Behavior rarely happens in a vacuum!
Besides evaluating meal opportunities, emphasis must also be on those interacting variables in the system that consistently compromise success.
Intervention, then, must target setting conditions rather than the
focus person alone. As with ANY challenging behavioral pattern, a
specialized Mealtime Functional Behavioral Assessment (FBA) should be
administered that examines environment, context, setting events, triggers,
behavioral purpose (the outcome being received by the food refusing child)

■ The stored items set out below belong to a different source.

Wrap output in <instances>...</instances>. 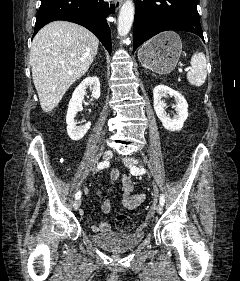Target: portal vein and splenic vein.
I'll return each mask as SVG.
<instances>
[{"mask_svg":"<svg viewBox=\"0 0 240 281\" xmlns=\"http://www.w3.org/2000/svg\"><path fill=\"white\" fill-rule=\"evenodd\" d=\"M188 70H189V69L186 68V69H184V72H188ZM179 72H180V73H183V70H182V69H179Z\"/></svg>","mask_w":240,"mask_h":281,"instance_id":"18ae733b","label":"portal vein and splenic vein"}]
</instances>
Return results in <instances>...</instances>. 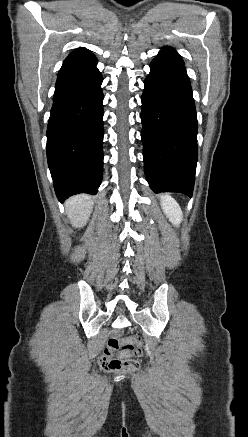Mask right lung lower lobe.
<instances>
[{"instance_id":"obj_1","label":"right lung lower lobe","mask_w":248,"mask_h":437,"mask_svg":"<svg viewBox=\"0 0 248 437\" xmlns=\"http://www.w3.org/2000/svg\"><path fill=\"white\" fill-rule=\"evenodd\" d=\"M94 55L66 58L47 127V159L59 201L96 194L103 175V77Z\"/></svg>"}]
</instances>
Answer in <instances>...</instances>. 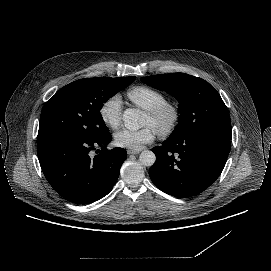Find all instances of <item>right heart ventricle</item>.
Returning a JSON list of instances; mask_svg holds the SVG:
<instances>
[{
	"label": "right heart ventricle",
	"mask_w": 271,
	"mask_h": 271,
	"mask_svg": "<svg viewBox=\"0 0 271 271\" xmlns=\"http://www.w3.org/2000/svg\"><path fill=\"white\" fill-rule=\"evenodd\" d=\"M128 98L141 108L148 110L166 102L165 94L146 85H138L127 91Z\"/></svg>",
	"instance_id": "right-heart-ventricle-1"
}]
</instances>
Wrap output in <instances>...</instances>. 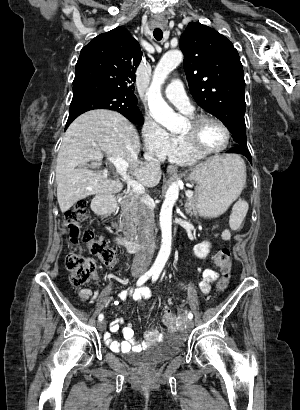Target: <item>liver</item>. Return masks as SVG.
<instances>
[{"mask_svg": "<svg viewBox=\"0 0 300 410\" xmlns=\"http://www.w3.org/2000/svg\"><path fill=\"white\" fill-rule=\"evenodd\" d=\"M140 140L134 126L121 114L92 110L80 115L68 127L57 157V200L62 213L89 195L113 194L122 183L107 179L98 171L77 168L92 162L99 167L103 155L124 160L142 186L152 188L161 180V170L138 160ZM234 155L216 156L200 165L232 160Z\"/></svg>", "mask_w": 300, "mask_h": 410, "instance_id": "6515ba94", "label": "liver"}]
</instances>
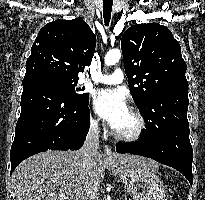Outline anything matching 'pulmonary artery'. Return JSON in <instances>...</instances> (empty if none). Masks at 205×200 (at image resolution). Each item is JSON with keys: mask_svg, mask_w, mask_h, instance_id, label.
I'll return each instance as SVG.
<instances>
[{"mask_svg": "<svg viewBox=\"0 0 205 200\" xmlns=\"http://www.w3.org/2000/svg\"><path fill=\"white\" fill-rule=\"evenodd\" d=\"M89 80L96 83L115 85L124 80V73L121 69H116L111 75L97 74Z\"/></svg>", "mask_w": 205, "mask_h": 200, "instance_id": "pulmonary-artery-1", "label": "pulmonary artery"}]
</instances>
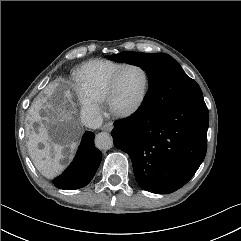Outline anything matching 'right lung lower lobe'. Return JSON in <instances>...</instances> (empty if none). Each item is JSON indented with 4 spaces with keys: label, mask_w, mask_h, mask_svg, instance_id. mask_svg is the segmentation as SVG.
<instances>
[{
    "label": "right lung lower lobe",
    "mask_w": 241,
    "mask_h": 241,
    "mask_svg": "<svg viewBox=\"0 0 241 241\" xmlns=\"http://www.w3.org/2000/svg\"><path fill=\"white\" fill-rule=\"evenodd\" d=\"M102 153L94 145V133L86 132L73 162L56 179L54 185L60 189H79L86 186L94 177Z\"/></svg>",
    "instance_id": "98d812e1"
}]
</instances>
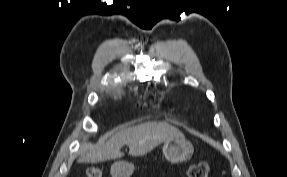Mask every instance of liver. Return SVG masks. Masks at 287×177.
I'll list each match as a JSON object with an SVG mask.
<instances>
[{"mask_svg":"<svg viewBox=\"0 0 287 177\" xmlns=\"http://www.w3.org/2000/svg\"><path fill=\"white\" fill-rule=\"evenodd\" d=\"M174 138H184L176 127L166 122H145L116 132L107 142L97 146L84 143L81 146L79 161L96 163L123 157L120 151L124 145L129 147V155L143 156L162 142Z\"/></svg>","mask_w":287,"mask_h":177,"instance_id":"1","label":"liver"}]
</instances>
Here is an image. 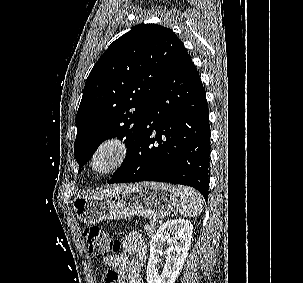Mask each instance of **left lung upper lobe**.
Here are the masks:
<instances>
[{"label": "left lung upper lobe", "mask_w": 303, "mask_h": 283, "mask_svg": "<svg viewBox=\"0 0 303 283\" xmlns=\"http://www.w3.org/2000/svg\"><path fill=\"white\" fill-rule=\"evenodd\" d=\"M184 49L171 29L141 24L115 40L92 68L76 115L75 158L82 169L106 139H125L129 159L163 78Z\"/></svg>", "instance_id": "left-lung-upper-lobe-1"}]
</instances>
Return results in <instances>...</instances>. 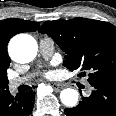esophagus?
Listing matches in <instances>:
<instances>
[{"mask_svg":"<svg viewBox=\"0 0 116 116\" xmlns=\"http://www.w3.org/2000/svg\"><path fill=\"white\" fill-rule=\"evenodd\" d=\"M49 85L56 91H59L62 89V86L56 83H50Z\"/></svg>","mask_w":116,"mask_h":116,"instance_id":"esophagus-1","label":"esophagus"}]
</instances>
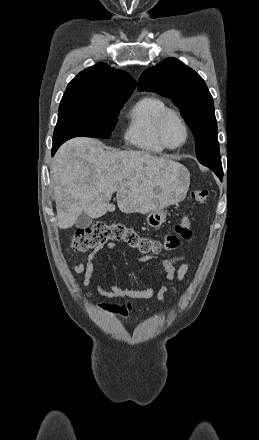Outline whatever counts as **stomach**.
Instances as JSON below:
<instances>
[{"mask_svg":"<svg viewBox=\"0 0 259 440\" xmlns=\"http://www.w3.org/2000/svg\"><path fill=\"white\" fill-rule=\"evenodd\" d=\"M183 179L182 186L183 188H187L189 184V178L186 172L182 171ZM167 211L162 209H157L150 211L146 216L147 224L152 228H160L166 221Z\"/></svg>","mask_w":259,"mask_h":440,"instance_id":"1","label":"stomach"}]
</instances>
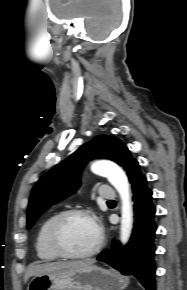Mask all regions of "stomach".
<instances>
[{"label":"stomach","mask_w":187,"mask_h":290,"mask_svg":"<svg viewBox=\"0 0 187 290\" xmlns=\"http://www.w3.org/2000/svg\"><path fill=\"white\" fill-rule=\"evenodd\" d=\"M129 279L95 264L36 275L27 290H124Z\"/></svg>","instance_id":"1"}]
</instances>
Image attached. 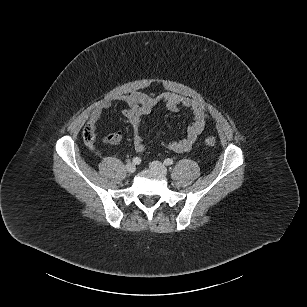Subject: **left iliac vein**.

along with the concurrent needs of the child, setting, and primary persons in
the setting. Such meal specific elements as eating history,
preferred texture and pace, food temperature, preferred and non-preferred
items, and family preferences are also considered. Specific behavioral skills
as self-expression, waiting, protest, generalized compliance, sustained
attention, choice making, & self-management should also be examined &
targeted as needed. After all, if a child tends to be generally
oppositional during the day, s/he should hardly be expected to suddenly start
listening just because it is dinner time.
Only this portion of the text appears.